Lydia’s assistant, Francesca (Portrait of a Lady on Fire’s Noémie Merlant), an aspiring conductor, seems to have shrunk her life down to nothing with the expectation that she’ll eventually be handed a plum opportunity. Lydia’s wife, Sharon (Nina Hoss), is first violin at the Berlin Philharmonic, and was there before Lydia found her way to being chief conductor, though now Sharon feels like another of her support staffers. A new Russian cellist, the winsome Olga (first-timer Sophie Kauer, a real-life musician), catches Lydia’s eye and starts benefitting from her approval at the expense of the orchestra’s hierarchy. Meanwhile, Krista, a former favorite of Lydia’s from the women’s conductor development program she’s become ambivalent about, haunts the proceedings from offscreen like a forlorn ghost. The only false note this otherwise precise film sounds is at a confrontation during a class at Juilliard, where a student’s choice of a contemporary piece veers into a fight over canon. The poor kid, played by Zethphan Smith-Gneist, has to self-describe “as a BIPOC pansexual,†a phrase plucked off a Twitter bio rather than likely to be spoken, and his faltering defense in the face of Lydia’s bulldozing on behalf of Bach is the one instance of Field tipping his hand.

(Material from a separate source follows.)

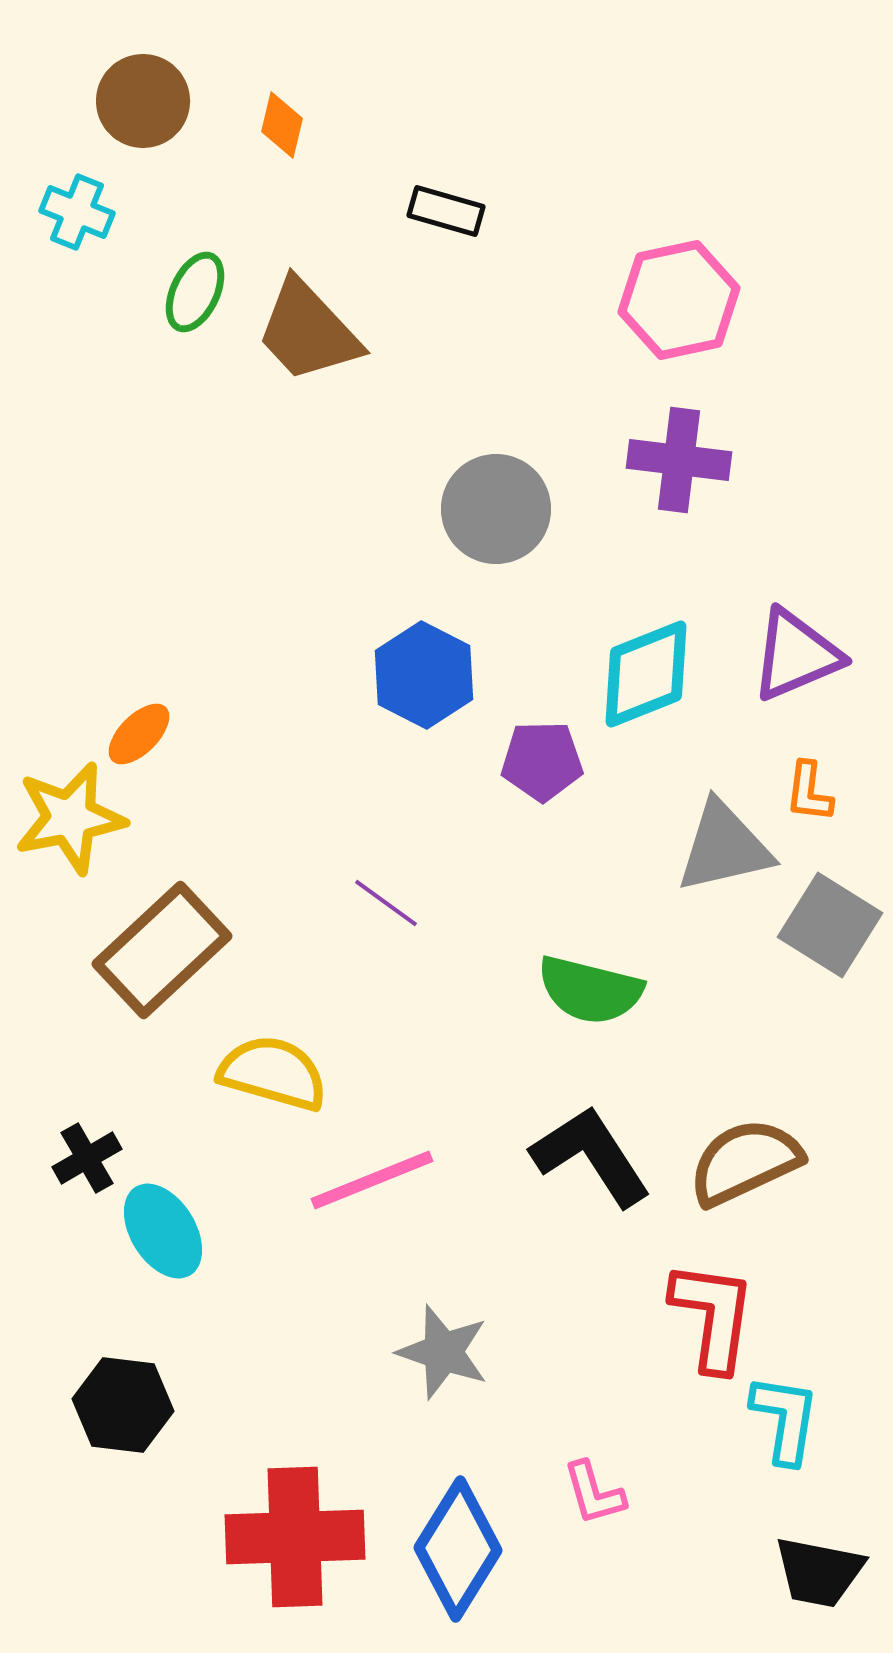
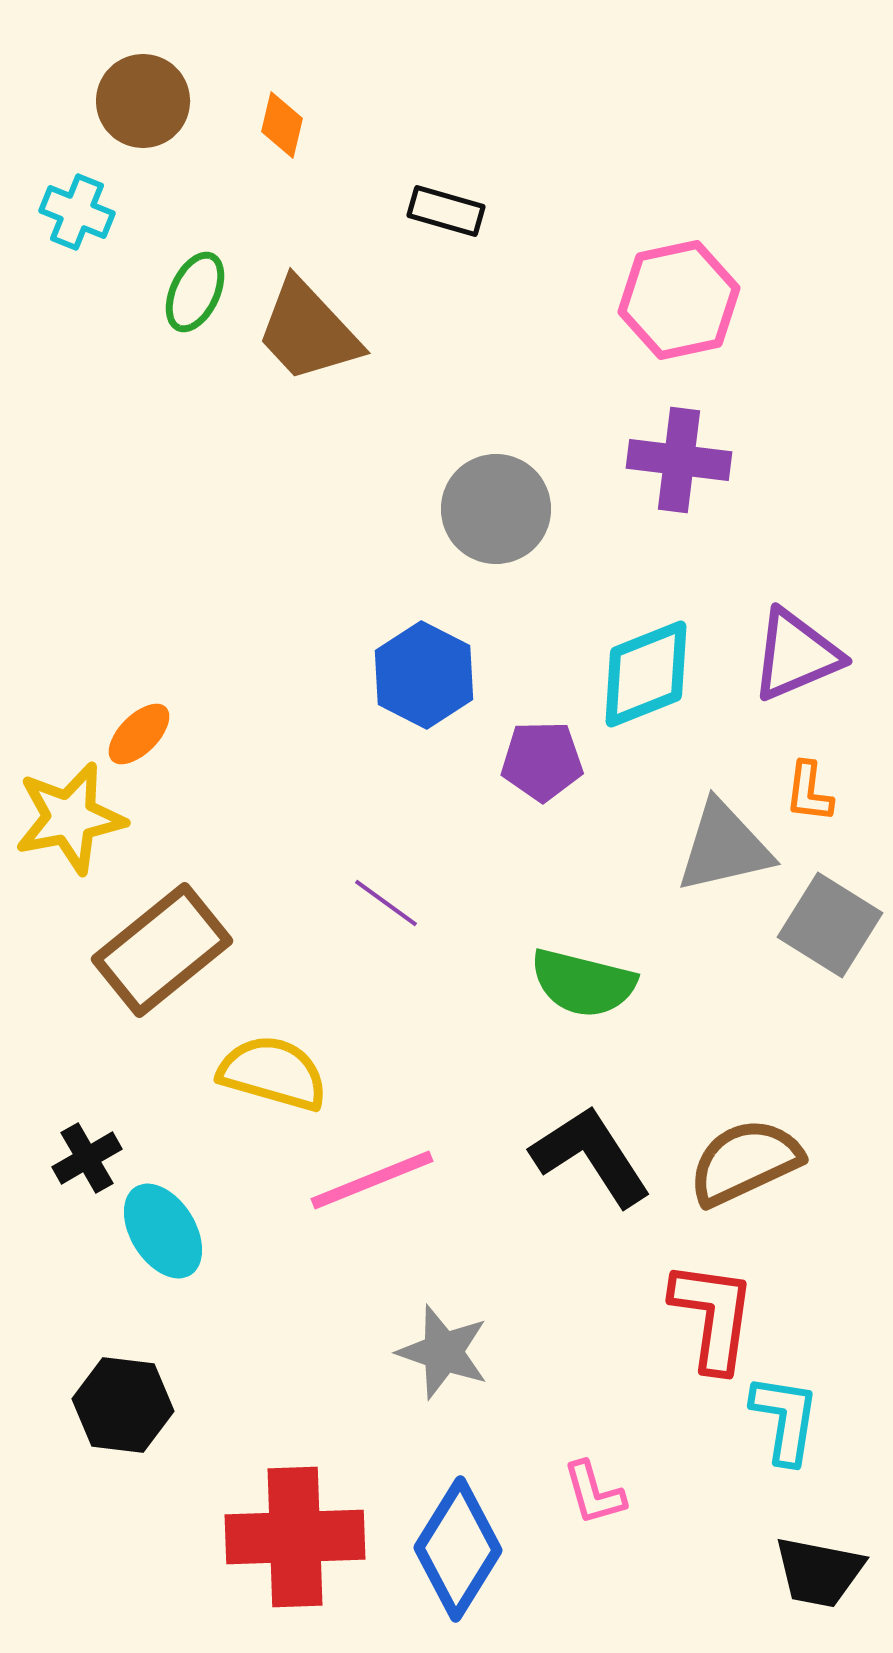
brown rectangle: rotated 4 degrees clockwise
green semicircle: moved 7 px left, 7 px up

But Field understands Lydia, and even empathizes with her, which is what makes Tár such a richly rendered creation. Lydia seems to move entirely through spaces of raw concrete, blonde wood, and floor-to-ceiling windows, and to be whisked around in private jets or her sleek car, and the film opts for long, fluid takes that cradle the character just as luxuriously. Hers is a high-end paradise she’ll eventually be cast out of, and while it’s entirely her own fault, Field stresses how her downfall came from her willingness to have art be foremost. That’s a convenient position to hold when it’s your art, and it’s other people’s hearts, dreams, and livelihoods that get thrown into the hopper on your behalf. Lydia, holed up in her old apartment as she works on a new composition, or teasing out the interpretation she wants from a group of musicians, bending their collective sound to her will, is a genuine talent and a true believer in her work. But in Tár, where everyone bends to Lydia like reeds in the wind, you understand how someone can fool themselves into believing that being a monster is just part of the work, that it’s a requirement, that everyone else is just there to enable the work to happen. And in the film’s perfect ending, Lydia finds a way for the work to continue, somewhat. It’s a finale so arid that it takes a beat to appreciate how funny it is, too.